Despite growing legal peril for former President Donald Trump, there has been little overall shift in public opinion in recent months about whether or not he has done something wrong, either by acting unethically or illegally. But according to the latest PBS NewsHour/NPR/Marist poll, Republican faith in Trump's faultlessness has dwindled this summer.
An expanded federal indictment against Trump, linked to his handling of classified documents, was unsealed Thursday, while another possible indictment looms out of a special counsel probe into the Jan. 6 riot and his efforts to overturn the 2020 election.
Considering the criminal cases swirling around Trump, about half of U.S. adults think the 2024 frontrunner for the Republican presidential nomination has done something illegal, according to this latest poll, conducted July 24 to July 27. That includes most Democrats and a slim majority of independents. At the same time, roughly a quarter of Americans think he has acted unethically, but not illegally.
Chart by Jenna Cohen/PBS NewsHour
Another 19 percent said Trump has done nothing wrong, which has shrunk from about a quarter of Americans last month. Republicans are split over the gravity of Trump's actions.
The Department of Justice's superseding indictment contains new federal charges against Trump, including obstruction and willful retention of national defense information, as part of the investigation into the withholding of classified documents at the former president's Florida estate. A Mar-a-Lago employee, Carlos De Oliveira, was also indicted for conspiring with Trump and his aide, Walt Nauta, to delete surveillance footage during the investigation.
READ MORE: Trump faces new federal charges over Mar-a-Lago camera footage in classified materials case
These latest charges add to Trump's mounting legal and ethical challenges. He is currently the subject of four criminal probes, examining his role in hush money payments made during his 2016 presidential campaign, interfering with the election process in Georgia, attempting to overturn Biden's victory in the 2020 election and mishandling classified documents after leaving office. He has already been indicted on dozens of felony charges in two of those cases.
Taken together, Trump's legal difficulties may be weighing him down among some voters within his own party. In mid-June, 32 percent of Republicans and Republican-leaning independents said if Trump continues to run for president, they are likely to support another candidate. By late July, that interest in backing a different GOP nominee rose to 37 percent.
Yet a majority of Republican primary voters have dismissed the criminal and civil allegations, investigations, indictments and trials involving Trump as being politically motivated, regardless of the evidence gathered against him, said Republican strategist Douglas Heye. And a majority of Republicans – 58 percent – say they still plan to vote for Trump, according to this latest poll.
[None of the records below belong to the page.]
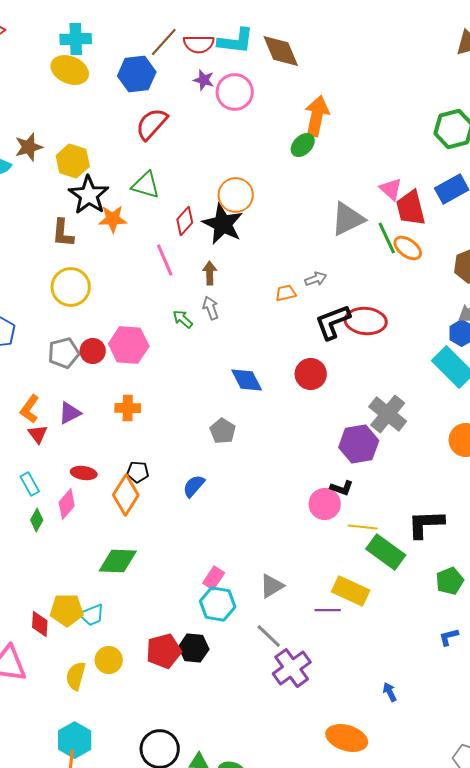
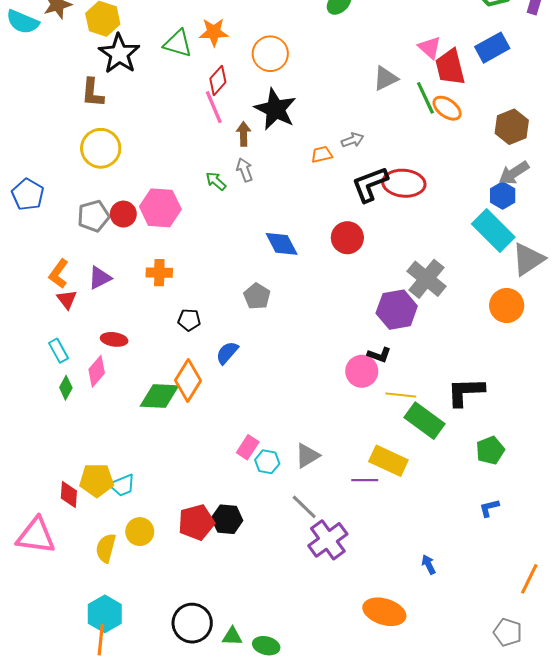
orange star: (113, 219) -> (214, 32), moved
gray triangle: (348, 219) -> (385, 78), size x0.7
black star: (223, 224) -> (275, 109), moved
pink line: (165, 260) -> (214, 107), moved
black pentagon: (138, 472) -> (189, 320), moved
orange diamond: (126, 495) -> (188, 381), moved
green diamond: (118, 561) -> (159, 396), moved
cyan hexagon: (218, 604) -> (267, 462), moved, size x0.7

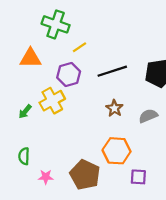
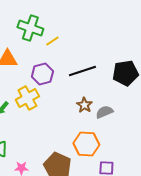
yellow line: (80, 47) -> (52, 41), moved
gray semicircle: (148, 116) -> (104, 112), moved

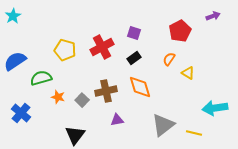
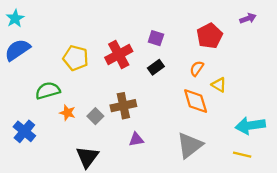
blue semicircle: (15, 61) -> (17, 50), moved
orange diamond: (140, 87) -> (196, 101), moved
yellow line: (194, 133) -> (242, 155), moved

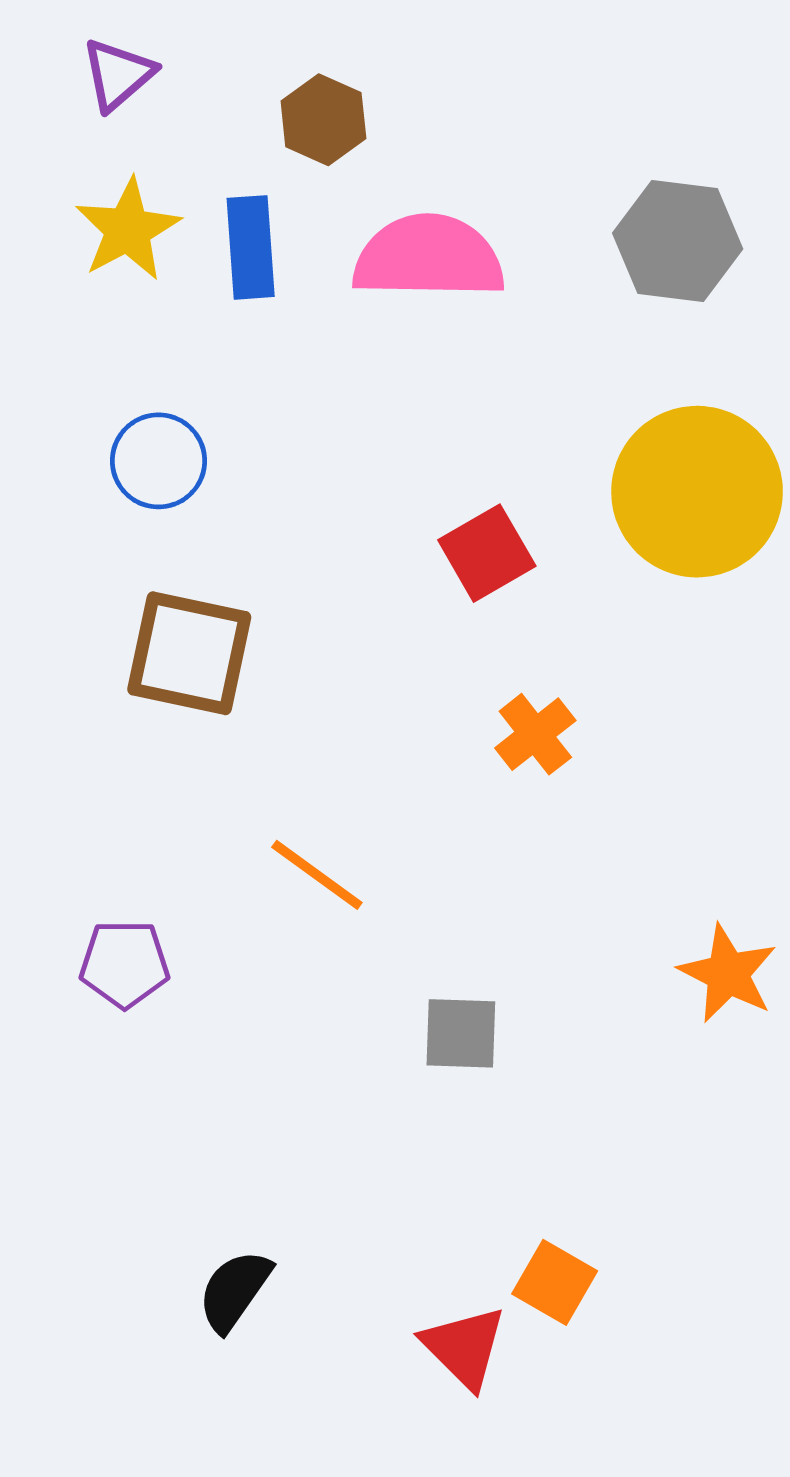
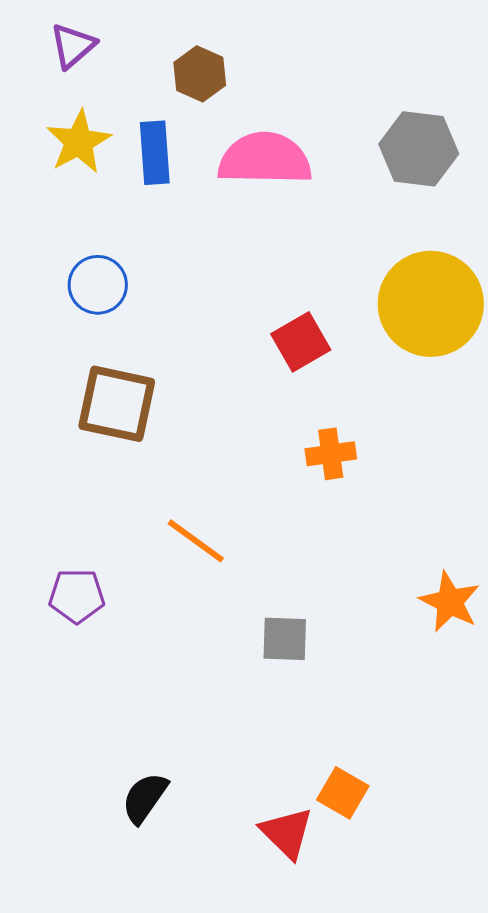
orange cross: (535, 734) -> (331, 454), turned 30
Trump supporters "haven't really spent a lot of time with any of the evidence because they don't want to," Republican strategist Whit Ayres said.
READ MORE: Read Trump's new charges in the classified documents case
Though the comparison is a false equivalency, Republicans may point to the legal probes (or problems) that have ensnared Hunter Biden or former Vice President Mike Pence as another justification for their support for Trump, Ayres also suggested.
So far, Trump's claims that he has done nothing wrong "allow him to reinforce his core message – that the system's rigged," Heye said.
Trump has also succeeded in turning his legal problems into political cash. The Trump campaign has said they have raised millions of dollars after every indictment.
Chart by Jenna Cohen/PBS NewsHour
"Republican voters like Trump, and they see him as somebody who is still a strong, if not the strongest, candidate in 2024," said Amy Walter, editor of the Cook Political Report with Amy Walter. "Whether or not there are more indictments that come out, it is doubtful that they will do anything to diminish that feeling among Republicans."
That support among Trump's core base likely won't change unless a Republican presidential contender confronts Trump or he is challenged in debates, Heye predicted.
A new era is dawning in American politics, Ayres said, and if any party's going to nominate a candidate with a criminal conviction, "it's going to be the Republican Party in the Trump era."
But general elections are a different matter, and Trump remains a deeply polarizing figure, Heye said: "Once you get out of Republican primary voters, he's unpopular throughout the country."
With primary elections on the horizon but the general election still more than a year away, these latest poll numbers suggest that independents "are a whole lot more like Dems and that's not normally a good sign when it comes to a general election," Ayres said. Even among Republican-leaning independents, 54 percent said they would likely choose a different GOP candidate, compared to 37 percent who would pick Trump.
However, while the Republican Party must figure out how to address Trump's legal liabilities, Democrats "shouldn't feel particularly confident" that the 2024 presidential and congressional races will add up to a "landslide victory," Walter cautioned.
The PBS NewsHour, NPR and Marist Poll conducted a survey between July 24 and July 27 that polled 1,285 U.S. adults with a margin of error of 3.6 percentage points, 1,165 registered voters with a margin of error of 3.8 percentage points and 455 Republicans and Republican-leaning independents with a margin of error of 6.1 percentage points.